►

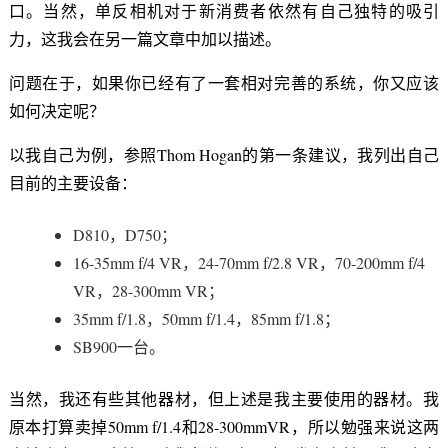
口。当然，单反相机对于新消费者依然有自己独特的吸引
力，这我会在另一篇文章中加以描述。
问题在于，如果你已经有了一套相对完善的系统，你又应该
如何决定呢？
以我自己为例，参照Thom Hogan的第一条建议，我列出自己
目前的主要设备：
D810，D750；
16-35mm f/4 VR，24-70mm f/2.8 VR，70-200mm f/4
VR，28-300mm VR；
35mm f/1.8，50mm f/1.4，85mm f/1.8；
SB900一台。
当然，我还有些其他器材，但上述是我主要使用的器材。我
原本打算卖掉50mm f/1.4和28-300mmVR，所以勉强来说这两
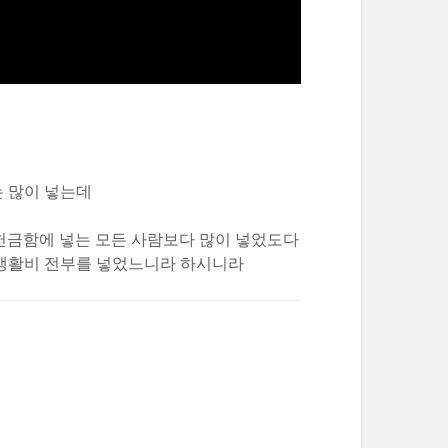
는 많이 넣는데
 헌금함에 넣는 모든 사람보다 많이 넣었도다
곧 생활비 전부를 넣었느니라 하시니라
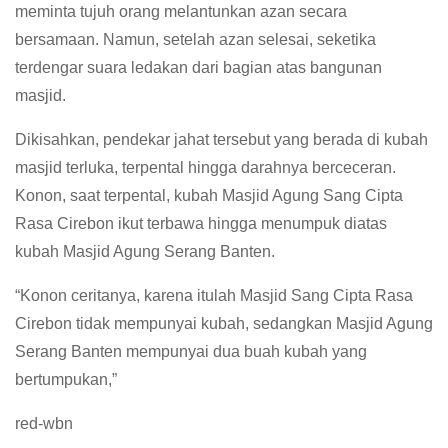
meminta tujuh orang melantunkan azan secara
bersamaan. Namun, setelah azan selesai, seketika
terdengar suara ledakan dari bagian atas bangunan
masjid.
Dikisahkan, pendekar jahat tersebut yang berada di kubah
masjid terluka, terpental hingga darahnya berceceran.
Konon, saat terpental, kubah Masjid Agung Sang Cipta
Rasa Cirebon ikut terbawa hingga menumpuk diatas
kubah Masjid Agung Serang Banten.
“Konon ceritanya, karena itulah Masjid Sang Cipta Rasa
Cirebon tidak mempunyai kubah, sedangkan Masjid Agung
Serang Banten mempunyai dua buah kubah yang
bertumpukan,”
red-wbn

◄

- [The problem]: A word-for-word copy of the lines from the one with "곧 생활비 전부를 넣었느니라 하시니라" through the last line of the data above is required, with both end lines included and no pictures.

- [Task output]:
곧 생활비 전부를 넣었느니라 하시니라
meminta tujuh orang melantunkan azan secara
bersamaan. Namun, setelah azan selesai, seketika
terdengar suara ledakan dari bagian atas bangunan
masjid.
Dikisahkan, pendekar jahat tersebut yang berada di kubah
masjid terluka, terpental hingga darahnya berceceran.
Konon, saat terpental, kubah Masjid Agung Sang Cipta
Rasa Cirebon ikut terbawa hingga menumpuk diatas
kubah Masjid Agung Serang Banten.
“Konon ceritanya, karena itulah Masjid Sang Cipta Rasa
Cirebon tidak mempunyai kubah, sedangkan Masjid Agung
Serang Banten mempunyai dua buah kubah yang
bertumpukan,”
red-wbn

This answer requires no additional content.